Sounds stupid I know but its a little hard to explain exactly what Im thinking.
So what do you think? Should I try and get her YIM name? Or dont bother?
I dont know!
Gheeze i must sound pathetic!
MuthaFranka
November 14th, 2004, 11:26 PM
C'mon man, you're young. Give it at least a couple years.
You'll find, in about 8 years or so lol, that most of the people you date through your high school/teen years really weren't too much of a match for you.

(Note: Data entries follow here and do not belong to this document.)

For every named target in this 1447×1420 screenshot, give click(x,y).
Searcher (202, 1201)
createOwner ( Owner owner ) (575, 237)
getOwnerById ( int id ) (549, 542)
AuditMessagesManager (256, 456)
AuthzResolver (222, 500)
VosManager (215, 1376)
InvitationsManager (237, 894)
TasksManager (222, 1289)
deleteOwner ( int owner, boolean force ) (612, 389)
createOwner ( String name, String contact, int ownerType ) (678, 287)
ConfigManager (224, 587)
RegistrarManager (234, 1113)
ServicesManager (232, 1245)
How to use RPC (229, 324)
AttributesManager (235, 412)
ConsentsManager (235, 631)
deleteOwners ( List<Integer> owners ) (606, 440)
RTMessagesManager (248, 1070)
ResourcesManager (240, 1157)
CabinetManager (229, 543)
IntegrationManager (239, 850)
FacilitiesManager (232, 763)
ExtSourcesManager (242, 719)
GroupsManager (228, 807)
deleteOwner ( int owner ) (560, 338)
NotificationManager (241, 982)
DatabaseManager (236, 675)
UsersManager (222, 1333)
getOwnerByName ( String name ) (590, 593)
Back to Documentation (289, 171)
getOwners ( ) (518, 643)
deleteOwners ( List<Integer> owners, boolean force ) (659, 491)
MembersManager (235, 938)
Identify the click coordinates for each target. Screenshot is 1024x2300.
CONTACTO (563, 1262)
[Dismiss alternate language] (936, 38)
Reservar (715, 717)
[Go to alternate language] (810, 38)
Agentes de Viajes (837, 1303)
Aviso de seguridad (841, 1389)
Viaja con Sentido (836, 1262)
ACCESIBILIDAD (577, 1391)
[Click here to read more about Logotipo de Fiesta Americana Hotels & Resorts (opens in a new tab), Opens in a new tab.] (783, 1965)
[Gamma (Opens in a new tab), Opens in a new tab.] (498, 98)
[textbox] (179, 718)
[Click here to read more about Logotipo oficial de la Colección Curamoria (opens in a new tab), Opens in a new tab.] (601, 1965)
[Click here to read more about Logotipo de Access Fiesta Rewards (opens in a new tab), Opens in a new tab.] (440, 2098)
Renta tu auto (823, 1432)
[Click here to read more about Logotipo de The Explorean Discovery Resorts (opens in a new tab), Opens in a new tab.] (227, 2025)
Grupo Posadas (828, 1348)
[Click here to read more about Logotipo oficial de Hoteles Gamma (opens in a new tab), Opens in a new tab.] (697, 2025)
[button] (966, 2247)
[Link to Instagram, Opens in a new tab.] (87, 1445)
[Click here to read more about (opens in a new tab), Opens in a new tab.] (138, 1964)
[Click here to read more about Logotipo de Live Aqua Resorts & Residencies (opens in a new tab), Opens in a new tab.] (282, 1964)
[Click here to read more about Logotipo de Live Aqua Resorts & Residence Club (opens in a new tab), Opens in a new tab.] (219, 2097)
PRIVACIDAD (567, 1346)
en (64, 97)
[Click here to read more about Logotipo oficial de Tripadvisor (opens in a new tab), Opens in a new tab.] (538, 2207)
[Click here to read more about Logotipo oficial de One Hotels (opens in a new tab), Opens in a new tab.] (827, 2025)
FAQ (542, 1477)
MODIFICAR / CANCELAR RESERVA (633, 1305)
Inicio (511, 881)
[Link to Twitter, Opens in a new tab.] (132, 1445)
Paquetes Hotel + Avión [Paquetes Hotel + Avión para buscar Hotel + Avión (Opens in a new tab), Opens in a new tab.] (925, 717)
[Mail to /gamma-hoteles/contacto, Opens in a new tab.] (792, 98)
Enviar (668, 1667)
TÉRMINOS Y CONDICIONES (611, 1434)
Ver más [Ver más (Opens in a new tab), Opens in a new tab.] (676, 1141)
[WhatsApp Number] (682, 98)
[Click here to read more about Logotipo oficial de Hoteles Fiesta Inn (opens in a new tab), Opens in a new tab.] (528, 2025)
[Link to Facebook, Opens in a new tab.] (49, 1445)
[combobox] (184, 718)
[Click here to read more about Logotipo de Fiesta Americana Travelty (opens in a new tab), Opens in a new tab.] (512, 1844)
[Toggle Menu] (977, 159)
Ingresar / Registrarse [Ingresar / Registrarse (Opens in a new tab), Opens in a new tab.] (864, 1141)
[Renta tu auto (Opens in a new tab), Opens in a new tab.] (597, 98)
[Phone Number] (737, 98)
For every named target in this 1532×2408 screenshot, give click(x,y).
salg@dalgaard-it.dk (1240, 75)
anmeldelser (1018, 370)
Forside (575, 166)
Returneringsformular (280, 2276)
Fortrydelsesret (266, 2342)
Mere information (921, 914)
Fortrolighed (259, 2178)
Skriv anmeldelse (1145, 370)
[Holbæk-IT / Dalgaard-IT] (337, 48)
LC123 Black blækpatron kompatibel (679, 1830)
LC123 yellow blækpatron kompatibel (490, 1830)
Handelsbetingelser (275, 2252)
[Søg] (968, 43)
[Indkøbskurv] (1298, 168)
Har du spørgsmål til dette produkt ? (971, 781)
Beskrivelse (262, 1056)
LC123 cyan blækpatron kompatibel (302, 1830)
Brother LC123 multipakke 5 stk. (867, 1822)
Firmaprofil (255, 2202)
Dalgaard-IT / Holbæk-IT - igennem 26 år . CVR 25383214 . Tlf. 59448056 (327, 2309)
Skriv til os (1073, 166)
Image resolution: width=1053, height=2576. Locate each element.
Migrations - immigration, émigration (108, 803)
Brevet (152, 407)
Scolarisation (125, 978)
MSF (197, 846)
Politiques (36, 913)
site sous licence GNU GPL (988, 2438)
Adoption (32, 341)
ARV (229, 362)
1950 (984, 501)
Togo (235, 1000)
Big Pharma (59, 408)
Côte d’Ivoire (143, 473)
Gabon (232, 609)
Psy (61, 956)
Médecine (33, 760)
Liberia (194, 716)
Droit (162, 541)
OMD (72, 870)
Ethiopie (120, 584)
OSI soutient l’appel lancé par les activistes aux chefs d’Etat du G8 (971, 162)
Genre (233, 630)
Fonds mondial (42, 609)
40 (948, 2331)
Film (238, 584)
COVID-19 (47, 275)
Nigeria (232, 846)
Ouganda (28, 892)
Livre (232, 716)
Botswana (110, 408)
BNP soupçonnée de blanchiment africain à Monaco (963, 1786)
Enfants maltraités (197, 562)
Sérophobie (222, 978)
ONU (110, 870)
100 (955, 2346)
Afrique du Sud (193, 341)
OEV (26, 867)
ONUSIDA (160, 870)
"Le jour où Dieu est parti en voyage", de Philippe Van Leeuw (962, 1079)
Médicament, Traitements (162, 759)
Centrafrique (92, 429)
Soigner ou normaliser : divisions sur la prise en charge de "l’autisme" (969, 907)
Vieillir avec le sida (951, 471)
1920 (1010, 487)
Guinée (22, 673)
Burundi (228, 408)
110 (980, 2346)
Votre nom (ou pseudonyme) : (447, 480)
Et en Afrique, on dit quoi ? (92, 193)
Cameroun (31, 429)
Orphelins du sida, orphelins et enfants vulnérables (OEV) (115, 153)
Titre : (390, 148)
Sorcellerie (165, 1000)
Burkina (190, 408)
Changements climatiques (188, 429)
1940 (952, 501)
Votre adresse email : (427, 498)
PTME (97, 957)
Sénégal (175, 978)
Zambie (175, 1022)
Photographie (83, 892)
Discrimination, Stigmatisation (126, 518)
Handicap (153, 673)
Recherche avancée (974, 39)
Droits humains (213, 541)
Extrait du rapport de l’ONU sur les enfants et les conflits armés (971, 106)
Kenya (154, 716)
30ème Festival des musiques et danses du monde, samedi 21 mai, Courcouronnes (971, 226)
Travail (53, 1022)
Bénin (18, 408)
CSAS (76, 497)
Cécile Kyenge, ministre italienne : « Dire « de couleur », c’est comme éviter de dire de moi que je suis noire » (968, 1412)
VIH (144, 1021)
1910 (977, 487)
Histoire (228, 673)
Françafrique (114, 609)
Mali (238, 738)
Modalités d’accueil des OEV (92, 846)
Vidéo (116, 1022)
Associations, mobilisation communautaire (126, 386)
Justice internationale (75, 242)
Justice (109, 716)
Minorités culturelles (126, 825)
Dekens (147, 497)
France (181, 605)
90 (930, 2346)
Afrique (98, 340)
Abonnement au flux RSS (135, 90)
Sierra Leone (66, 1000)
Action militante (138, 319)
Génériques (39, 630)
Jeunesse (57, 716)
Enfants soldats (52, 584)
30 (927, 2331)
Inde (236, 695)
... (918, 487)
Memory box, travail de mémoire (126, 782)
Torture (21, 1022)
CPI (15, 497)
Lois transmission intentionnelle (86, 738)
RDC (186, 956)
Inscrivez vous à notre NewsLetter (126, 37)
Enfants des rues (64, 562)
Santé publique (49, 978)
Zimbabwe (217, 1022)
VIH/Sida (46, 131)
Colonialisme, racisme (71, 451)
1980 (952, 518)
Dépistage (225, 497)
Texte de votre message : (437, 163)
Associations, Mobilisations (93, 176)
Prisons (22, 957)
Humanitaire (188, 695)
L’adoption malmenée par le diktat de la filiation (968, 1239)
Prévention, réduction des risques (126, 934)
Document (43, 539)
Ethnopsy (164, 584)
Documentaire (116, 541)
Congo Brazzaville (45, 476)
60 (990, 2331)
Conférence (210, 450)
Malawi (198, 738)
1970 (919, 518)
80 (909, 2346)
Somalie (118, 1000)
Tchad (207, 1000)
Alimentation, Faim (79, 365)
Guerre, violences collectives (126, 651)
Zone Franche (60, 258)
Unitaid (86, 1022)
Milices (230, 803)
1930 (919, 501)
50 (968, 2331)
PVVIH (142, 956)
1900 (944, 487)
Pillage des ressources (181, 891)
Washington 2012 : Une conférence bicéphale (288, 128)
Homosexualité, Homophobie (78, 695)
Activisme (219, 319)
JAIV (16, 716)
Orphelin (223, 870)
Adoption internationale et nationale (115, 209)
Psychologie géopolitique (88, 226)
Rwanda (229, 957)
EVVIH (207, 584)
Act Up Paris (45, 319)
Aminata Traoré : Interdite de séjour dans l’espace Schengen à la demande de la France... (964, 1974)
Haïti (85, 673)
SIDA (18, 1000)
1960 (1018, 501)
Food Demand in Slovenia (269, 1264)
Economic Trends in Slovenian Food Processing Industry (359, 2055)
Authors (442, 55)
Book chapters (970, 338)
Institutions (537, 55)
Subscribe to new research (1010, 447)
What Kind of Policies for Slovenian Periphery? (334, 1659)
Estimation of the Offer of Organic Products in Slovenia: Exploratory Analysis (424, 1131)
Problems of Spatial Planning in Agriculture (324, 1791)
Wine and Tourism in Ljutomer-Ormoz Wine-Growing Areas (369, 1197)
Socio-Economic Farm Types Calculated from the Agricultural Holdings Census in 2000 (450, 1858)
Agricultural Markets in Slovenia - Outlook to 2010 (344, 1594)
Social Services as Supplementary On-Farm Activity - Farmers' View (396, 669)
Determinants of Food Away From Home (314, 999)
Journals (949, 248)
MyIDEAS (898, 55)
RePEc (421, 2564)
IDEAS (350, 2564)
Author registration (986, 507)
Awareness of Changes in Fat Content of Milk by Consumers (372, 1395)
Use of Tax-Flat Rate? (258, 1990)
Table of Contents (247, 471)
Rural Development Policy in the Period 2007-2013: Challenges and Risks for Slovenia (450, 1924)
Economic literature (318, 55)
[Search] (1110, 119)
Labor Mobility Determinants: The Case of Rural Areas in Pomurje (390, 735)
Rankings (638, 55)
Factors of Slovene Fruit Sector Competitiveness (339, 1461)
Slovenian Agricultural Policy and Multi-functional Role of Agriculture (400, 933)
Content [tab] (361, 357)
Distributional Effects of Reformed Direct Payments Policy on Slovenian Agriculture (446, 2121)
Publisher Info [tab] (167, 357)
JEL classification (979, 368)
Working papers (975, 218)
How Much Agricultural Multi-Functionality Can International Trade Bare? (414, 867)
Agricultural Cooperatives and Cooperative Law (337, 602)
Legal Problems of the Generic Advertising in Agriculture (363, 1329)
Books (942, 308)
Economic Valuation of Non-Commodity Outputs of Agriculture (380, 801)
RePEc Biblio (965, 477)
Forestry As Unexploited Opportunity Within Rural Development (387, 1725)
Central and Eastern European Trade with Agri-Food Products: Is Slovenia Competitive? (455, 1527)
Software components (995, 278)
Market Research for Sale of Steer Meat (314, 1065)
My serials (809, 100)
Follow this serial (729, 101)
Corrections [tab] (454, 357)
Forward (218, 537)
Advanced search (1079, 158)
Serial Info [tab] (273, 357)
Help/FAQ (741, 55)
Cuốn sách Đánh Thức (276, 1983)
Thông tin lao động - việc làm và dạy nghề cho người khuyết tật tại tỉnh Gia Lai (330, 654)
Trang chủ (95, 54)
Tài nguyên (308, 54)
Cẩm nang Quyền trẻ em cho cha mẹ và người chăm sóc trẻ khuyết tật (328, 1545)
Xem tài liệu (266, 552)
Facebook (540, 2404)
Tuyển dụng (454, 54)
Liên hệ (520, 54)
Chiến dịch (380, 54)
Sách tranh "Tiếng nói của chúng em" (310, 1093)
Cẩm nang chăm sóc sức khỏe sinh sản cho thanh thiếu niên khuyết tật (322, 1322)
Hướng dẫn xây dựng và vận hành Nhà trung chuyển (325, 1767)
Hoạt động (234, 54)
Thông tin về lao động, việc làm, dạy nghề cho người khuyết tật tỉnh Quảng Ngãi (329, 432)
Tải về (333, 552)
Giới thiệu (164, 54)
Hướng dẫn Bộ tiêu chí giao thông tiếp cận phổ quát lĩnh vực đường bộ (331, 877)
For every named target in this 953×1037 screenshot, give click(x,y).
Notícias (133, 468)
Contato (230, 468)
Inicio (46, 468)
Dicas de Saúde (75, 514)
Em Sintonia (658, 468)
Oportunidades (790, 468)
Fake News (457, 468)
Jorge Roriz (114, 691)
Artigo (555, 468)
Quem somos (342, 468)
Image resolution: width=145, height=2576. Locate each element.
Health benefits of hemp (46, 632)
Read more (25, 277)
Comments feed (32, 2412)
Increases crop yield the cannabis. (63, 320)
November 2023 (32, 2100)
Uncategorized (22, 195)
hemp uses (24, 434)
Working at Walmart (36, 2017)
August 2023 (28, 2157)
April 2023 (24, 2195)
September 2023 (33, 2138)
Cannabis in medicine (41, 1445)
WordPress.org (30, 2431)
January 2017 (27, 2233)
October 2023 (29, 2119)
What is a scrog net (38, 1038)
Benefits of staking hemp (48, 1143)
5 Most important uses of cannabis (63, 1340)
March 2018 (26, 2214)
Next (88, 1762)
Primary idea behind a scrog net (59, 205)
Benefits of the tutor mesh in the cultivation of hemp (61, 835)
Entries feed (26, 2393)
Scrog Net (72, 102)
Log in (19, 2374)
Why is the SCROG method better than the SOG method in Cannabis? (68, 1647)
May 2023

It's all a scam. The whole love thing when you still haven't finished puberty is such a joek, but I suppose nice at the time.
Haboob
November 15th, 2004, 06:04 AM
Give it at least a couple years.
Much much easier said then done. At this rate I will be 50 before I have anything to do with a girlfriend ;)
HurleyGirlie
November 15th, 2004, 11:37 AM
Ha, I just realized that you have 2 usernames...Haboob & Haboob804...
Haboob
November 16th, 2004, 02:02 AM
Thanks for the advice HurleyGirlie... Haha yeah I just realized that too!
Intelx
November 16th, 2004, 04:07 PM
Haboob...
I want to tell your parents to take your computer away, so you can stop posting.
:laugh:
Haboob
November 24th, 2004, 02:12 AM
Why? Am I annoying? Wasting your time? Waste of space?